Clinical risk 1:
Caries

Published on 13/12/2022
By Louis Mackenzie
Louis Mackenzie, Head Dental Officer at Denplan from April 2020 to December 2023, provides the first in a series of articles designed to help clinicians optimise disease risk assessments in general practice.
Despite decades of declining incidence, caries remains the world’s most common disease, with approximately 44% of the global population having untreated caries in their permanent and/or deciduous dentition.1
As a multifactorial disease, the risk of carious tooth damage depends on each patient’s unique balance of disease indicators and pathogenic and protective risk factors.1,2,3

A diagram showing the caries balance
Caries risk is defined as the likelihood of a person having new or extended decay in the future2 and analysis of risk/susceptibility is a cornerstone of contemporary preventive dentistry.1
Evidence from worldwide studies demonstrates that categorising patient by caries risk (e.g. low-, medium/moderate- and high-risk) offers a range of significant advantages.1,2,3
These benefits include informing patient recall intervals and setting screening frequencies for bitewing radiographs.4
It is acknowledged that selection of recall intervals is a difficult, multifaceted decision that requires a combination of expert clinical judgement and application of scientific evidence relevant to each patient’s oral and general health.3 While all dentate patients are at risk from caries, susceptibility varies between individuals.1
Risk assessment systems
Though mandated by all professional bodies and regulators, 30-40% of clinicians do not carry out any formal risk assessment for their child or adult patients.1
Currently there is no method/tool that can predict caries with perfect accuracy. Systems that consider a range of risk factors (multivariate models) perform better than single risk factors and reported accuracy is in the range of 65-85%.1

A diagram showing accuracy of caries prediction methods
Prediction in pre-school and school children is more accurate than in adults, where the presence of existing restorations and exposed root dentine further reduces accuracy.1
The literature is clear that the single most powerful risk factor in caries prediction for all age groups is previous caries experience.1 This and level of oral hygiene are the variables most commonly used in general practice.1
Restorative history and plaque control level form the foundation of the Denplan Care Oral Health Assessment (Categories A, B, C, D & E) and Denplan’s pioneering oral health score (OHS©) (Burke & Wilson 1995), which includes a tooth health assessment of scored out of 24.

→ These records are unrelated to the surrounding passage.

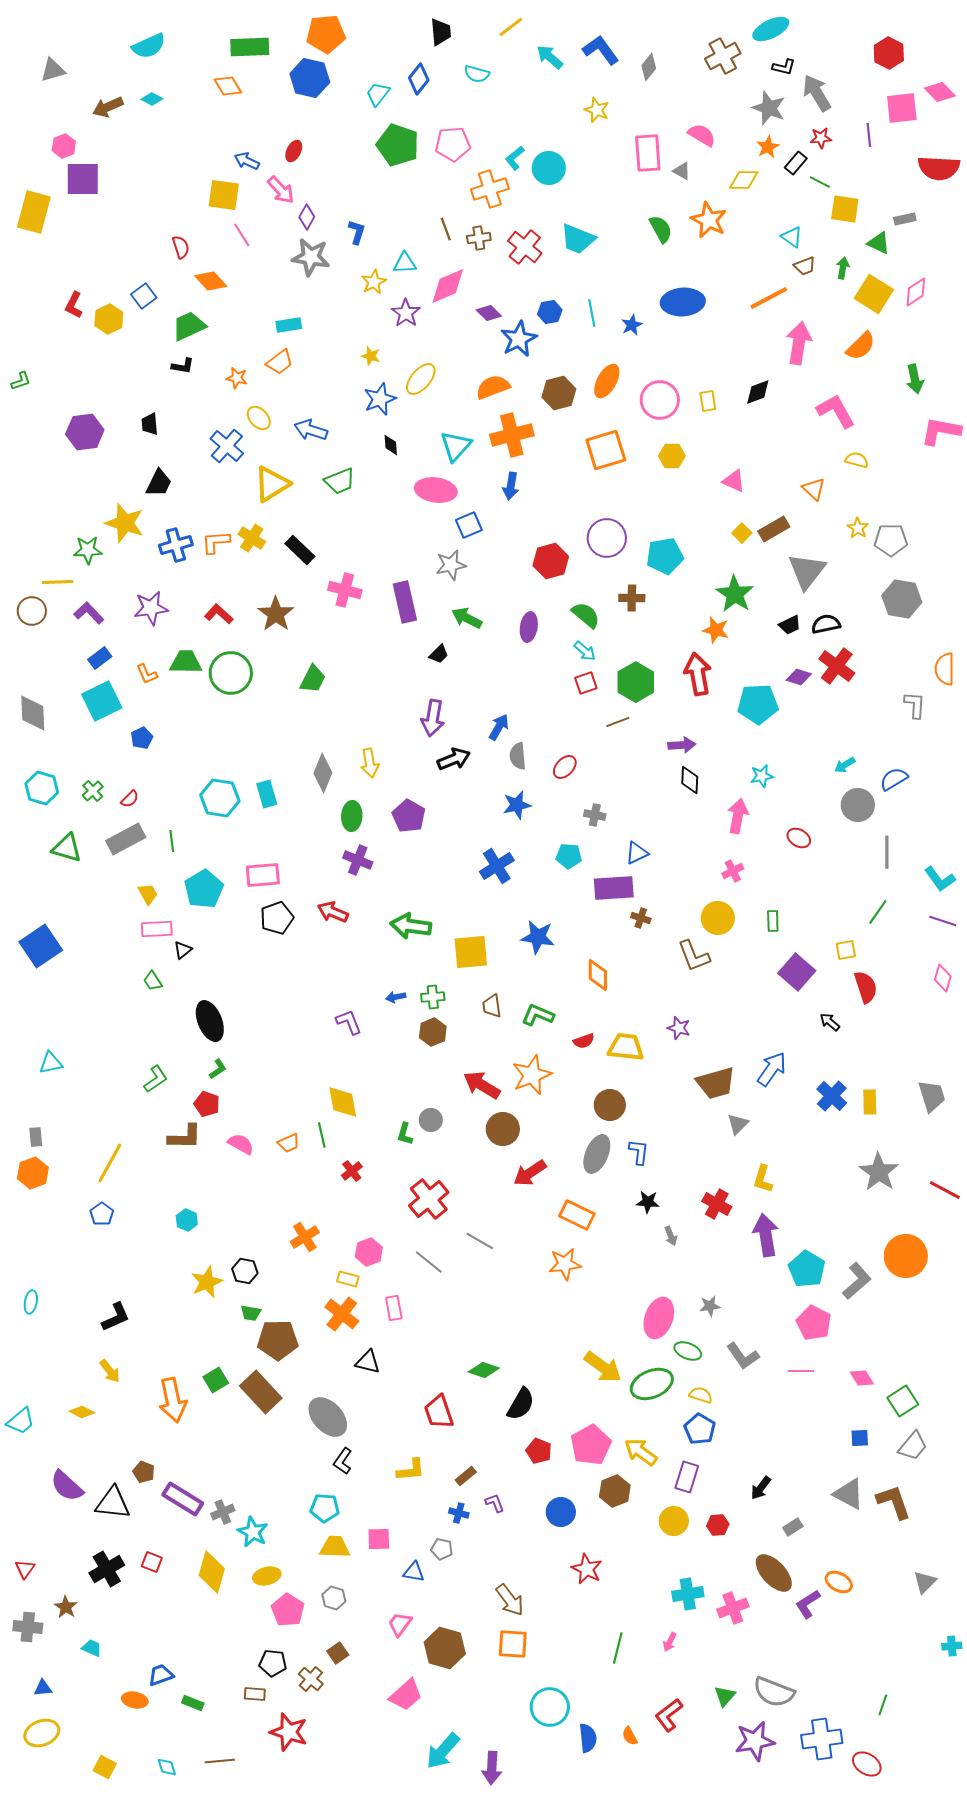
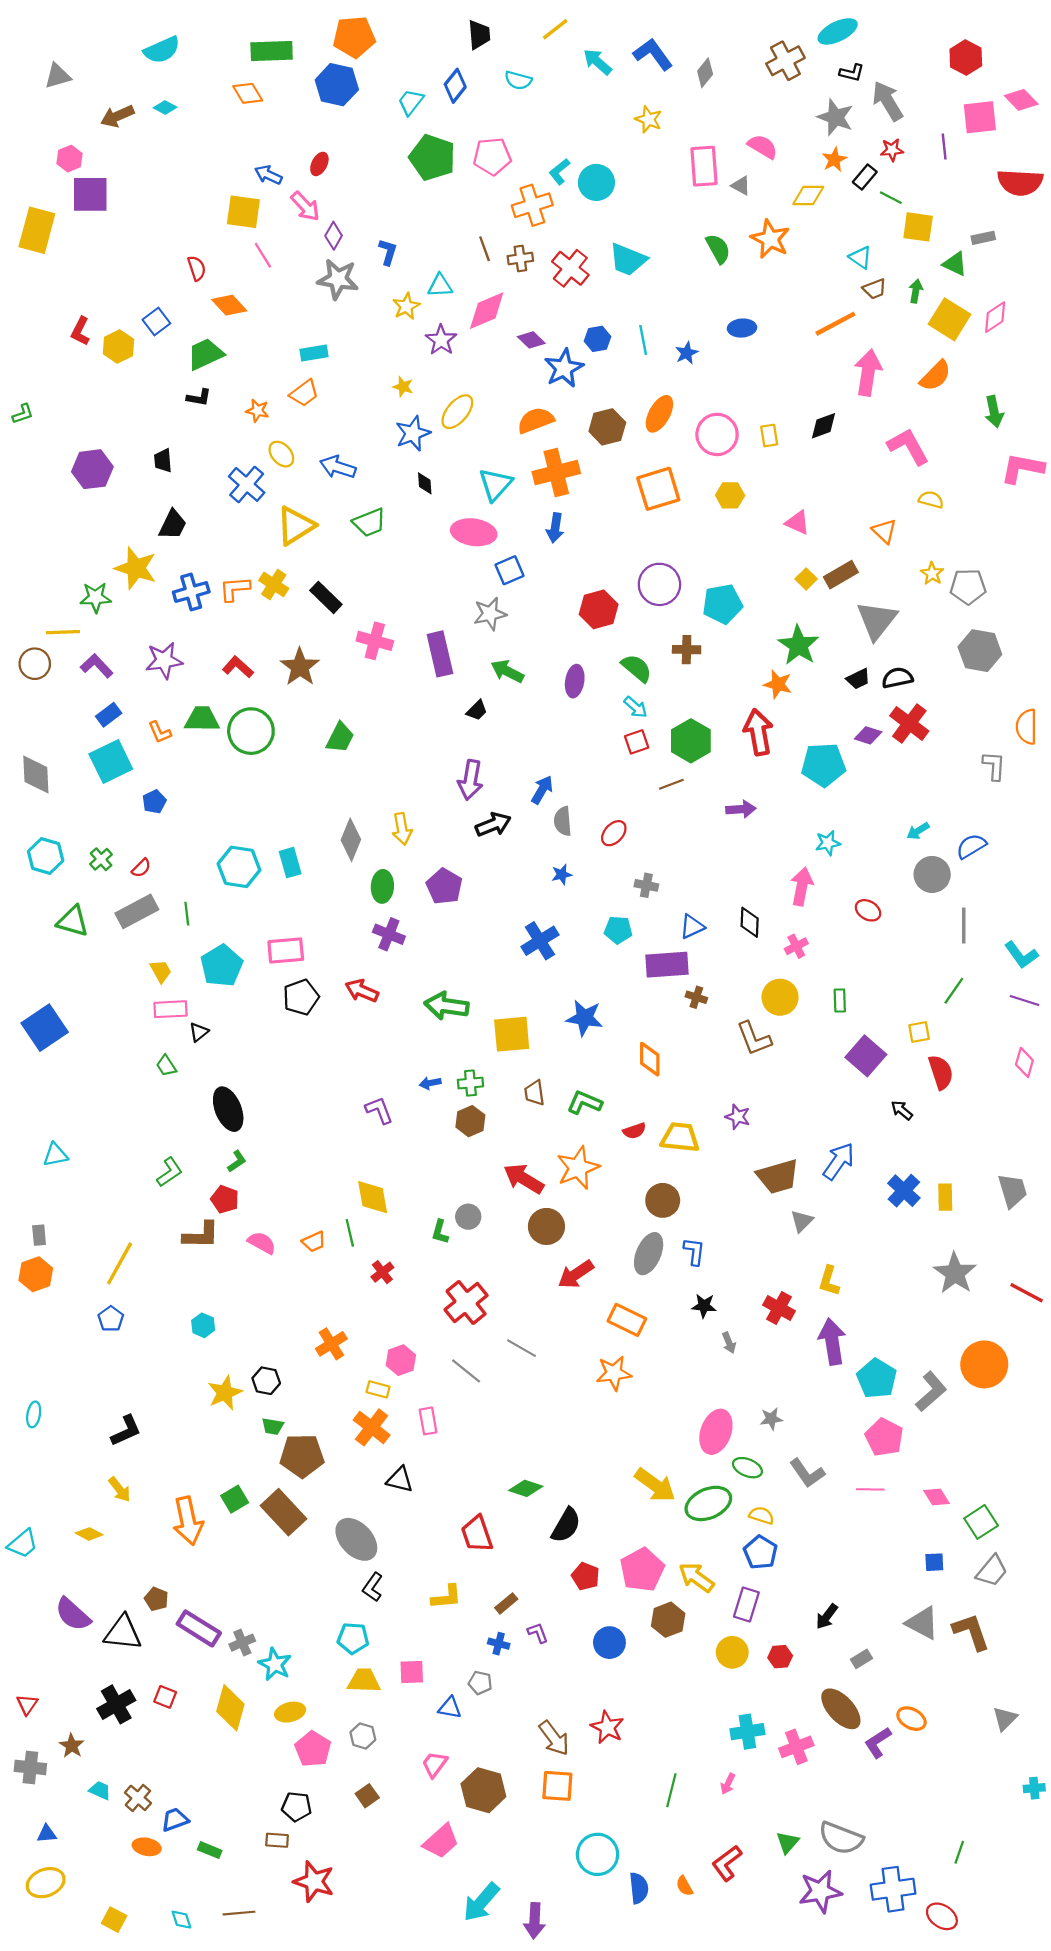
blue ellipse: (683, 302) -> (742, 328), size x0.6
black diamond: (690, 780) -> (750, 922), moved
blue star: (517, 805) -> (562, 874), size x0.7
red star: (587, 1569) -> (607, 1727), moved
brown cross: (311, 1679) -> (138, 1798), moved

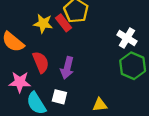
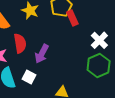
red rectangle: (63, 23) -> (72, 18), moved

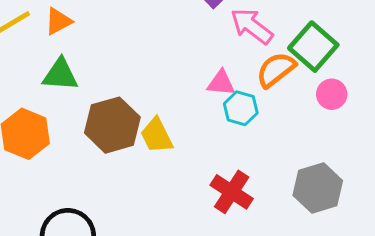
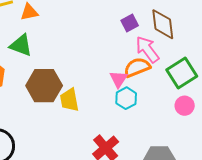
orange semicircle: (276, 70) -> (137, 67), moved
pink triangle: (221, 83) -> (118, 79), turned 42

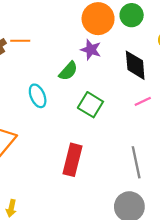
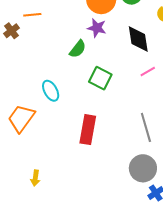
orange line: (20, 41) -> (32, 15), moved
cyan ellipse: (38, 96) -> (51, 91), moved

Objective current oral health measurements from OHS© and Denplan Care scores may then be used to inform future risk calculations.
Ideal risk assessment systems should be quick, simple, inexpensive, reliable, and easy for patients and clinicians to understand.1 While methods that rely on checklists or computer-based algorithms may not improve accuracy, their routine use improves consistency, transparency and patient motivation.1
While there is no international consensus or definition of risk categories and there is insufficient evidence to allow numerical weighting of individual risk and protective factors,1 the College of General Dental Dentistry (CGDent) provides a useful caries risk assessment guide designed to help identify pathogenic and protective factors for high- and low-risk patients. Those that do not fit clearly into either high- or low-risk may be categorised as moderate/medium caries risk.4
Caries Management by Risk Assessment (CAMBRA)

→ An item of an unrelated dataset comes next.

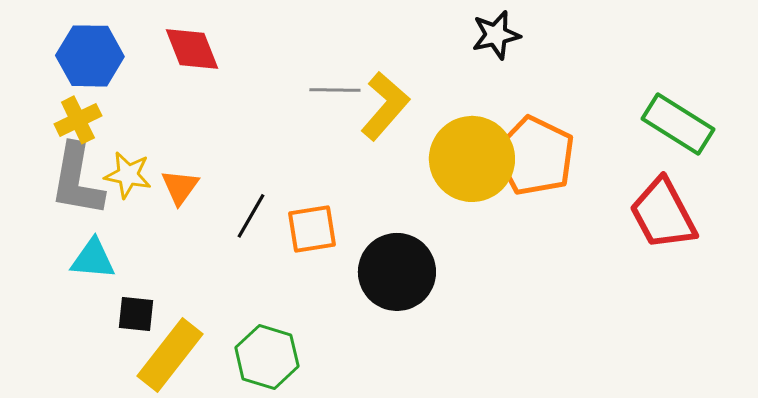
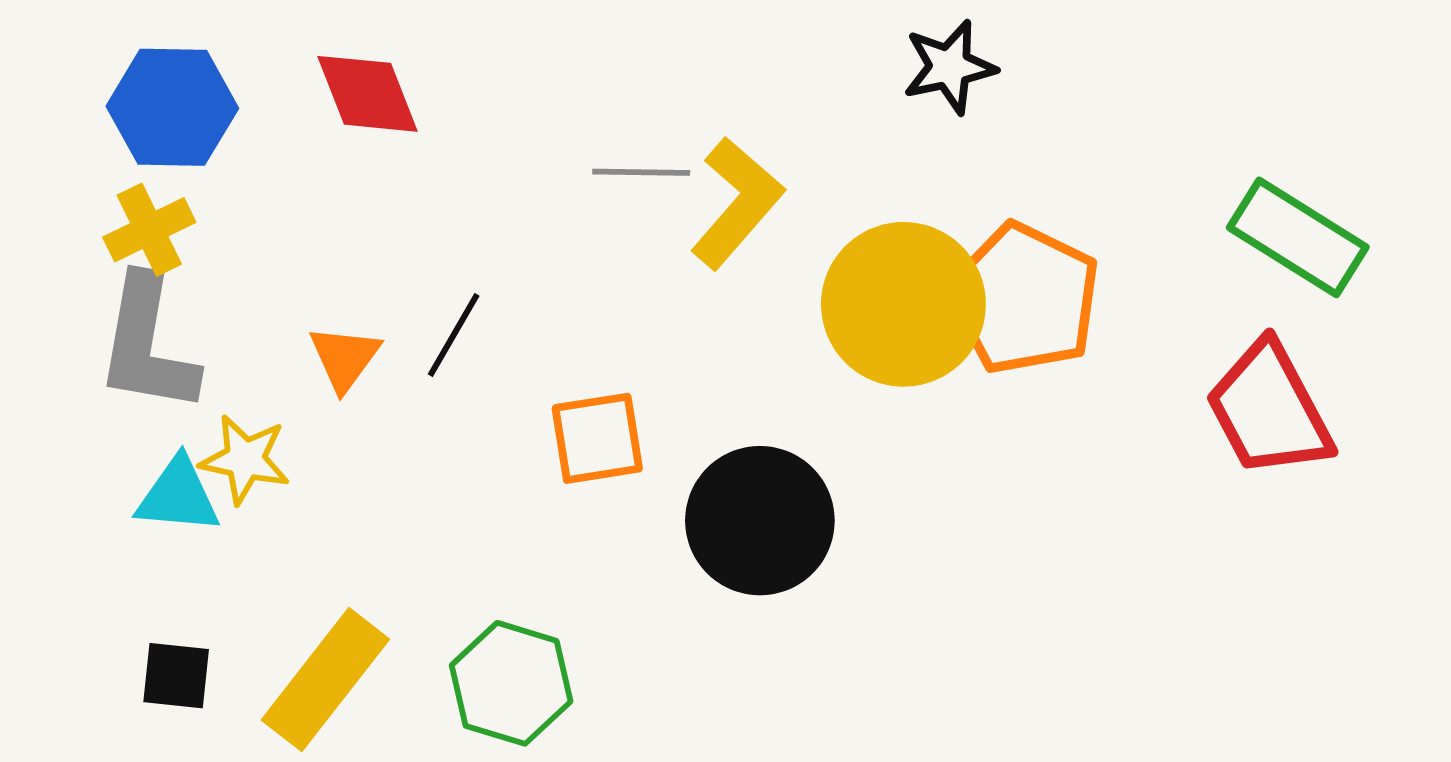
yellow star: (128, 175) -> (245, 459), moved
black line: (251, 216) -> (454, 335), moved
black square: (136, 314) -> (176, 676), moved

CAMBRA is an internationally recognised concept that provides clinicians with a scientific, evidence-based approach designed to help reduce high- and medium-risk patients to low-risk and enable implementation of patient specific protocols that can arrest of even reverse the caries process.2 CAMBRA’s risk-based concept aims to:
Assess the risk of future carious lesions
Identify and reduce pathological factors
Enhance protective factors
Promote minimally invasive restorative care
Risk assessment cautions
While the benefits of caries risk assessments outweigh the disadvantages, negative aspects must not be ignored.1 They include:
Misclassification leading to suboptimal care
Challenges in caries detection and diagnosing lesion activity (The international caries detection and assessment system {ICDAS} is recommended)1
Challenges in diagnosing secondary caries
Challenges in radiographic interpretation
Potential stigmatisation/demoralisation of patients labelled as ‘high-risk’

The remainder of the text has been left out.